The prayer Salat, by which we may attune to the Spirit of Guidance in all its forms, addresses the Messenger as ‘Thou, whose heart constantly reaches upward.” If we have an ideal towards which we are working, this is a very helpful attitude. We will not go far toward our goal if we keep our ideal sitting idly on a shelf, perhaps consulted once in a while in some form of worship, while in daily life we go about in clouds of gloom and doubt. Our ideal, however we conceive of it – and our conception will naturally evolve as we do – should be a star of ‘divine light’ towards which we are constantly aspiring.
If we do succeed in keeping our ideal present before us, one of the consequences should be a development of the quality of ‘overlooking,’ a quality which Hazrat Inayat Khan describes in this post. Earthly life is full of limitations, and so it is natural that other people disappoint us in various ways. When this occurs, we may find ourself in a dilemma – should I react or not? Try to correct the perceived error of this other person? Or swallow the perceived affront and inwardly fume and grumble about it – in which case, ‘spirituality’ seems to be more a recipe for discomfort than a solution to the problems of life.
Indeed, the further we go on the spiritual path, the greater becomes the potential for such quandaries – we become more sensitive, and we also begin to think that, from our growing understanding of life, we know better than those around us. Without the ability to overlook, then, life does become every moment more uncomfortable.
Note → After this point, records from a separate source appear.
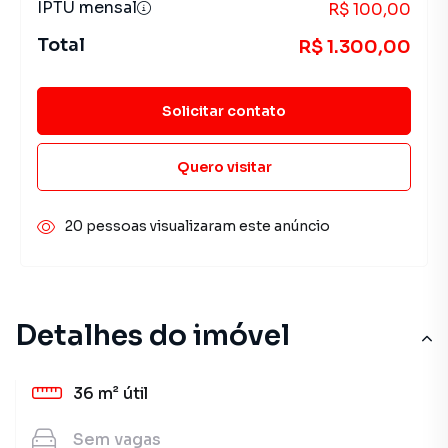
IPTU mensal
R$ 100,00
Total
R$ 1.300,00
Solicitar contato
Quero visitar
20 pessoas visualizaram este anúncio
Detalhes do imóvel
36 m²
útil
Sem
vagas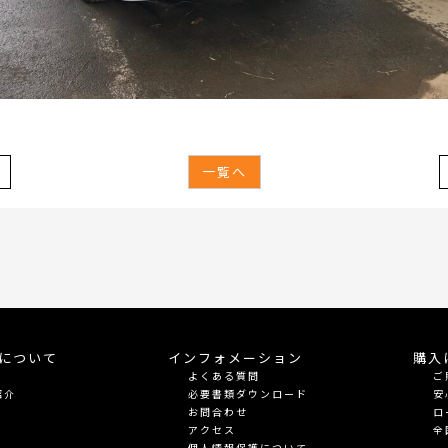
一覧へ
meについて
インフォメーション
購入
よくある質問
ご
紹介
必要書類ダウンロード
安
お問合わせ
ロ
アクセス
全
個人情報保護について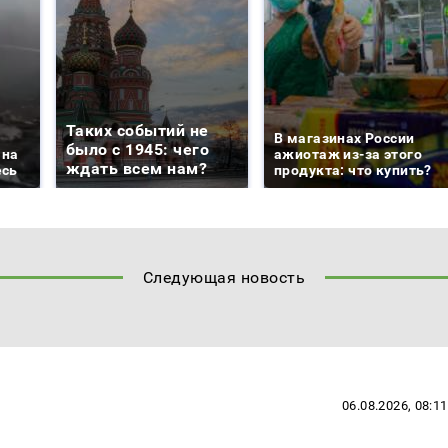
Таких событий не
В магазинах России
было с 1945: чего
 на
ажиотаж из-за этого
ждать всем нам?
есь
продукта: что купить?
Следующая новость
06.08.2026, 08:11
Overlooking, therefore, is a necessary method to preserve our inner tranquility, or to put it poetically, to protect our heart from being broken. No doubt there will be ‘offences’ that challenge our sense of justice, and to which we must respond. But we must also recognise that we cannot right every wrong, nor is every wrong ours to fight. As it says in Vadan Chalas,
He who fights for justice in the affairs of this world,
may fight forever, for he will never find it;
justice is only manifest in the sum total of life.
What is more, as we deepen inwardly, we also begin to see that our standards may be correct for ourselves, but we cannot expect that others will have the same understanding, and often it is less the behaviour of the other person than our own reaction that brings unrest. Perhaps this is the wisdom behind the advice of Jesus, that if your eye offends you, pluck it out. In other words, if your way of seeing makes you stumble, then perhaps you need to investigate ways of changing the way you see.
In that connection, as Hazrat Inayat Khan points out in his article, it is the growing stream of love that helps us to rise above. It is limitation that judges, and when we find ourselves judging we are expressing our own limitations, whether we recognise them or not. And when, conscious of our ideal we struggle to overlook the disappointments of life, we are aided in our efforts by the rising tides of divine love.